What the exercise asks –
Copy out the listing below so that each line matches exactly.

********

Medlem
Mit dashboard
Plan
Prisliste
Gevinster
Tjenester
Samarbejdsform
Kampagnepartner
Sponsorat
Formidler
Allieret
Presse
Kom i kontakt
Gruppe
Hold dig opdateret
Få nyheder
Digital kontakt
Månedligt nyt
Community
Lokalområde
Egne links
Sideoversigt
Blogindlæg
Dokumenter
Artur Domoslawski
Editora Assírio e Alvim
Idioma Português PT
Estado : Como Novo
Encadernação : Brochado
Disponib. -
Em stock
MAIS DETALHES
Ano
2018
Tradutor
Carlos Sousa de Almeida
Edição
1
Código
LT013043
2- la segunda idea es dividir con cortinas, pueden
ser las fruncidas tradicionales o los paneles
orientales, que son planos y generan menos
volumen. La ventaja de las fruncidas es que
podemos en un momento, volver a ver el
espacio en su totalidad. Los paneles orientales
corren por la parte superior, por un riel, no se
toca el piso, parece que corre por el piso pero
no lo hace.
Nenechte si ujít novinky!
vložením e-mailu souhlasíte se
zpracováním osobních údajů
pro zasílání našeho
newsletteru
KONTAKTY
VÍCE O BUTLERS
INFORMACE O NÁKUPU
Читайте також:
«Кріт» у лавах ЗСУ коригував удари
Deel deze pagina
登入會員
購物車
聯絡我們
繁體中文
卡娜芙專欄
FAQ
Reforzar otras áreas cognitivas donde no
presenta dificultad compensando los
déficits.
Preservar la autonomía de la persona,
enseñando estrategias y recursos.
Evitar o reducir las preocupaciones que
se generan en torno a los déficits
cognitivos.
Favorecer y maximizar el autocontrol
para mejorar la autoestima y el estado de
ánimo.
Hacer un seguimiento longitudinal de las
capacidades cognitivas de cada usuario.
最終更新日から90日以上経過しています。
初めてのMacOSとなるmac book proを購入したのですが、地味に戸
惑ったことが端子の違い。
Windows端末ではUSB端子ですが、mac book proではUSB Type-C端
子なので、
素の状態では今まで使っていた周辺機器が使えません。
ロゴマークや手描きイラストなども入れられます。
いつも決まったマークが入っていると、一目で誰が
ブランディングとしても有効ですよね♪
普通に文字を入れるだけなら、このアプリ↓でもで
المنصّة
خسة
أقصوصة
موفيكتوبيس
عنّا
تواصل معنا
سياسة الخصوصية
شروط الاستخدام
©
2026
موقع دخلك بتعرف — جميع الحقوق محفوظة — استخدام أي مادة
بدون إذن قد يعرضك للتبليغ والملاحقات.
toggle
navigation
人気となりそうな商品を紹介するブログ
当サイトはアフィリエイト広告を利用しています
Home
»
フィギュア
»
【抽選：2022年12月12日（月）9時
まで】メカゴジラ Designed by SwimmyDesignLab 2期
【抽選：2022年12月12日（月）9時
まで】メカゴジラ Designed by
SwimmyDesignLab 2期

********

Written reply –
Medlem
Mit dashboard
Plan
Prisliste
Gevinster
Tjenester
Samarbejdsform
Kampagnepartner
Sponsorat
Formidler
Allieret
Presse
Kom i kontakt
Gruppe
Hold dig opdateret
Få nyheder
Digital kontakt
Månedligt nyt
Community
Lokalområde
Egne links
Sideoversigt
Blogindlæg
Dokumenter
Artur Domoslawski
Editora Assírio e Alvim
Idioma Português PT
Estado : Como Novo
Encadernação : Brochado
Disponib. -
Em stock
MAIS DETALHES
Ano
2018
Tradutor
Carlos Sousa de Almeida
Edição
1
Código
LT013043
2- la segunda idea es dividir con cortinas, pueden
ser las fruncidas tradicionales o los paneles
orientales, que son planos y generan menos
volumen. La ventaja de las fruncidas es que
podemos en un momento, volver a ver el
espacio en su totalidad. Los paneles orientales
corren por la parte superior, por un riel, no se
toca el piso, parece que corre por el piso pero
no lo hace.
Nenechte si ujít novinky!
vložením e-mailu souhlasíte se
zpracováním osobních údajů
pro zasílání našeho
newsletteru
KONTAKTY
VÍCE O BUTLERS
INFORMACE O NÁKUPU
Читайте також:
«Кріт» у лавах ЗСУ коригував удари
Deel deze pagina
登入會員
購物車
聯絡我們
繁體中文
卡娜芙專欄
FAQ
Reforzar otras áreas cognitivas donde no
presenta dificultad compensando los
déficits.
Preservar la autonomía de la persona,
enseñando estrategias y recursos.
Evitar o reducir las preocupaciones que
se generan en torno a los déficits
cognitivos.
Favorecer y maximizar el autocontrol
para mejorar la autoestima y el estado de
ánimo.
Hacer un seguimiento longitudinal de las
capacidades cognitivas de cada usuario.
最終更新日から90日以上経過しています。
初めてのMacOSとなるmac book proを購入したのですが、地味に戸
惑ったことが端子の違い。
Windows端末ではUSB端子ですが、mac book proではUSB Type-C端
子なので、
素の状態では今まで使っていた周辺機器が使えません。
ロゴマークや手描きイラストなども入れられます。
いつも決まったマークが入っていると、一目で誰が
ブランディングとしても有効ですよね♪
普通に文字を入れるだけなら、このアプリ↓でもで
المنصّة
خسة
أقصوصة
موفيكتوبيس
عنّا
تواصل معنا
سياسة الخصوصية
شروط الاستخدام
©
2026
موقع دخلك بتعرف — جميع الحقوق محفوظة — استخدام أي مادة
بدون إذن قد يعرضك للتبليغ والملاحقات.
toggle
navigation
人気となりそうな商品を紹介するブログ
当サイトはアフィリエイト広告を利用しています
Home
»
フィギュア
»
【抽選：2022年12月12日（月）9時
まで】メカゴジラ Designed by SwimmyDesignLab 2期
【抽選：2022年12月12日（月）9時
まで】メカゴジラ Designed by
SwimmyDesignLab 2期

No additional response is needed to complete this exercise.